Understanding the complexity of identity in old age requires an examination of literary works about the end of life. Key works include Linda Pastan’s poems in The Five Stages of Grief (1978) and Mary Jane Moffat’s anthology of stories and poems, In the Midst of Winter: Selections from the Literature of Mourning (1982).
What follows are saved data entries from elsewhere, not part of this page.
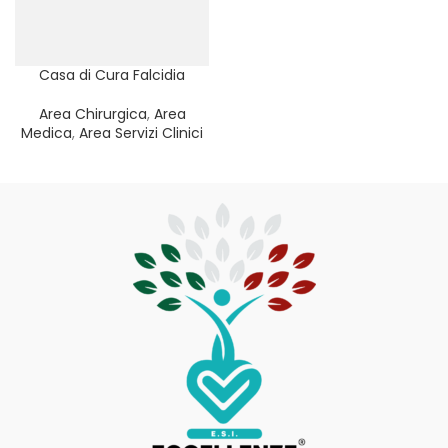
Casa di Cura Falcidia
Area Chirurgica
,
Area
Medica
,
Area Servizi Clinici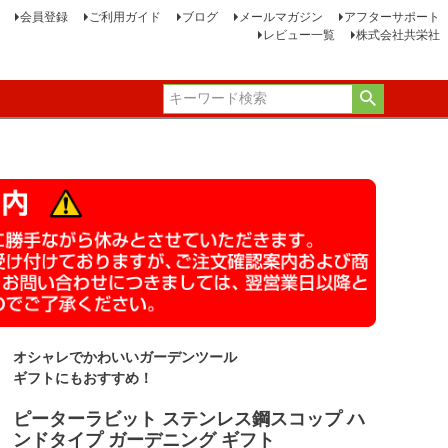
会員登録
ご利用ガイド
ブログ
メールマガジン
アフターサポート
レビュー一覧
株式会社共栄社
オシャレでかわいいガーデンツール
ギフトにもおすすめ！
ピーターラビット ステンレス鋼スコップ ハ
ンドタイプ ガーデニング ギフト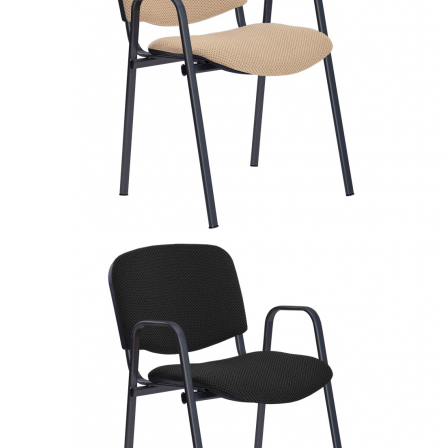
СТОЛОВОЕ ОБОРУДОВАНИЕ
ИГРОВЫЕ ПЛОЩАДКИ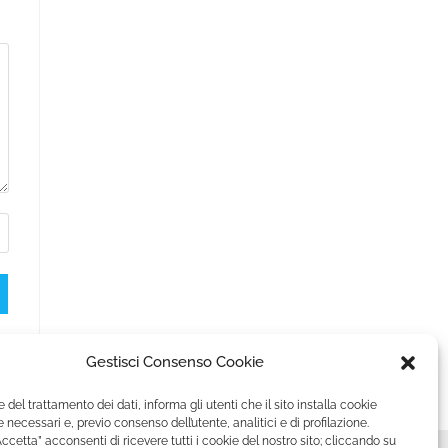
Gestisci Consenso Cookie
e del trattamento dei dati, informa gli utenti che il sito installa cookie
 necessari e, previo consenso dell’utente, analitici e di profilazione.
ccetta” acconsenti di ricevere tutti i cookie del nostro sito; cliccando su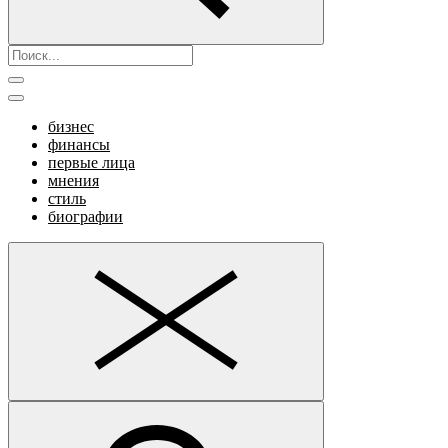
бизнес
финансы
первые лица
мнения
стиль
биографии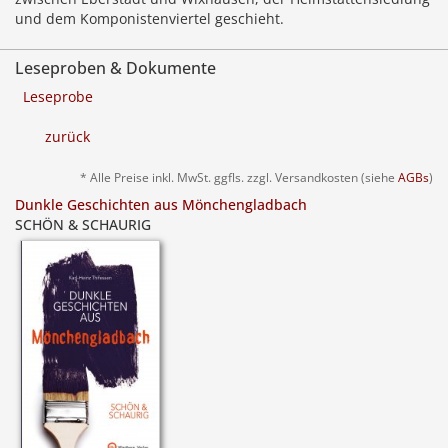
und dem Komponistenviertel geschieht.
Leseproben & Dokumente
Leseprobe
zurück
* Alle Preise inkl. MwSt. ggfls. zzgl. Versandkosten (siehe
AGBs
)
Dunkle Geschichten aus Mönchengladbach
SCHÖN & SCHAURIG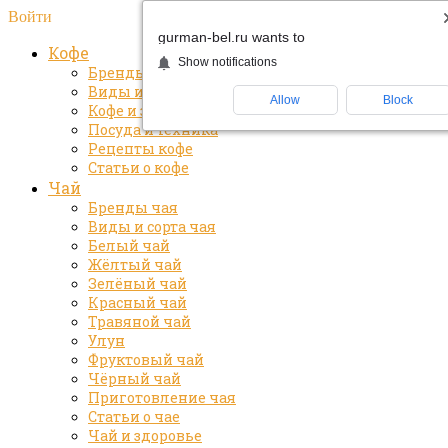
Войти
gurman-bel.ru wants to
Кофе
Show notifications
Бренды кофе
Виды и сорта кофе
Allow
Block
Кофе и здоровье
Посуда и техника
Рецепты кофе
Статьи о кофе
Чай
Бренды чая
Виды и сорта чая
Белый чай
Жёлтый чай
Зелёный чай
Красный чай
Травяной чай
Улун
Фруктовый чай
Чёрный чай
Приготовление чая
Статьи о чае
Чай и здоровье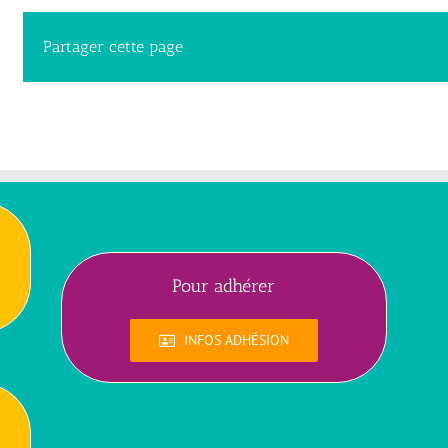
Partager cette page
Pour adhérer
INFOS ADHÉSION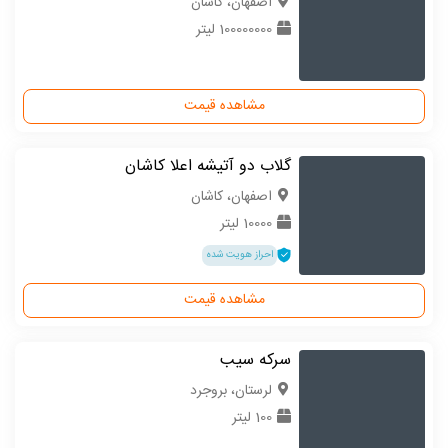
اصفهان، کاشان
100000000 لیتر
مشاهده قیمت
گلاب دو آتیشه اعلا کاشان
اصفهان، کاشان
10000 لیتر
احراز هویت شده
مشاهده قیمت
سرکه سیب
لرستان، بروجرد
100 لیتر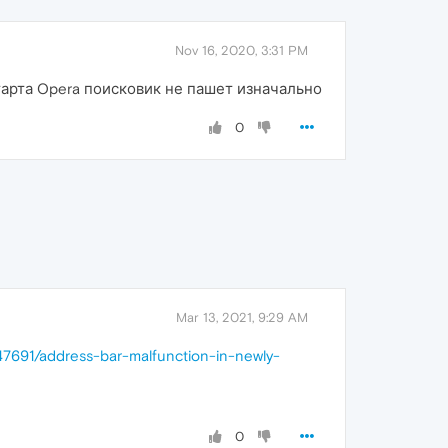
Nov 16, 2020, 3:31 PM
старта Opera поисковик не пашет изначально
0
Mar 13, 2021, 9:29 AM
/47691/address-bar-malfunction-in-newly-
0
Robert Anderson’s play I Never Sang for My Father (1968) portrays a middle-aged son’s fruitless attempts to find the perfect image or ideal of father. Eventually he acknowledges his father’s identity as a bitter, unforgiving old man. Two poems, William Carlos Williams’ “The Last Words of My English Grandmother,” and Robert Frost’s “An Old Man’s Winter Night,” portray contrasting responses to the end of life. In the first poem an irascible old woman ends life raging against what she considers to be life’s inequities. In the second poem an old man, living alone in a remote farmhouse, acknowledges the uneasy balance that must be struck so that the old can sustain themselves in their own homes.

Summary

Identities of aging in literature reflect the delicate balancing acts faced in old age. Older adults strive to remain active, healthy, and engaged in life. At the same time they draw upon a rich storehouse of memories, continue to face unresolved conflicts relating to families and other relationships, and are constantly challenged by loss, grief, and death.

Bibliography

Cole, Tom. The Journey of Life: A Cultural History of Aging in America. Cambridge, England: Cambridge University Press, 1992. An important contribution to social history, literature, and religious life as they apply to aging.

Rubin, Rhea Joyce. Of a Certain Age: A Guide to Contemporary Fiction Featuring Older Adults. Santa Barbara, Calif.: ABC-Clio, 1990. More than three hundred novels and stories written after 1980 are annotated and indexed according to a variety of subjects.

Shenk, Dena, and W. Andrew Achenbaum. Changing Perceptions of Aging and the Aged. New York: Springer-Verlag, 1994. Essays reflecting upon personal impressions of aging, aging in various cultures, images of women, and images of aging in literary works.

Yahnke, Robert E., and Richard M. Eastman. Literature and Gerontology: A Research Guide. Westport, Conn.: Greenwood Press, 1995. More than 340 annotated entries on novels, plays, poems, stories, and autobiographical works. Each entry is cross-referenced to one of forty-four topics in gerontology.